Thursday, September 11, 2014

War Comes Home



"War Comes Home"    watercolor by Jan Barry

Some memory or anniversary or image triggered a nightmare awhile ago in which I was a Vietnam vet suddenly amid a swirling crowd of students at Kent State when a Ohio National Guard unit fired rifles to break up an antiwar demonstration on campus, killing four students, wounding and scarring many others.

I felt tore apart, physically and emotionally, in this nightmare—I was being shot at by soldiers wearing the same uniform I wore in Vietnam! Struggling out of bed, I felt embedded in May 1970. Back then, as news of the Kent State shootings spread while I was visiting with stunned and outraged vets at a campus demonstration that closed down classes at Syracuse University, I had a panic attack: my government was out to kill me for protesting the war I served in.

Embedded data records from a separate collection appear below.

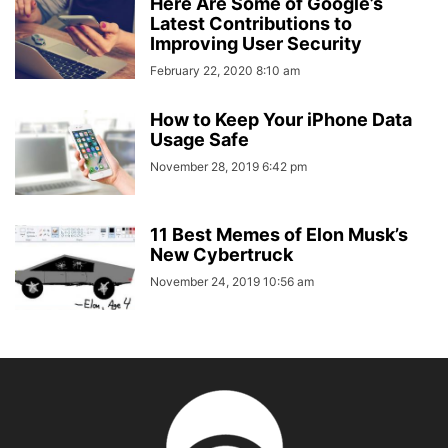
Here Are Some of Google’s
Latest Contributions to
Improving User Security
February 22, 2020 8:10 am
How to Keep Your iPhone Data
Usage Safe
November 28, 2019 6:42 pm
11 Best Memes of Elon Musk’s
New Cybertruck
November 24, 2019 10:56 am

It took weeks this summer to work out the details of that nightmare in a watercolor. The veteran in the painting is based on Vietnam vets I met or read about who were students at Kent State at the time of the shooting. The other images are based on photos that appeared in news publications and now on Google.

While I was working on this artwork, a nightmarish military apparition was set upon civil rights demonstrators in the streets of Ferguson, Missouri: tank-like vehicles back from the wars in Afghanistan and Iraq, police units in military combat gear aiming rifles at outraged citizens, tear gas and stun grenades fired down an American city’s main street and into residential neighborhoods.

This is another of the horrendous consequences of  Uncle Sam’s virtually endless warmaking—Americans turning on each other, shredding the Bill of Rights and the rest of the Constitution in a blaze of official self-righteousness.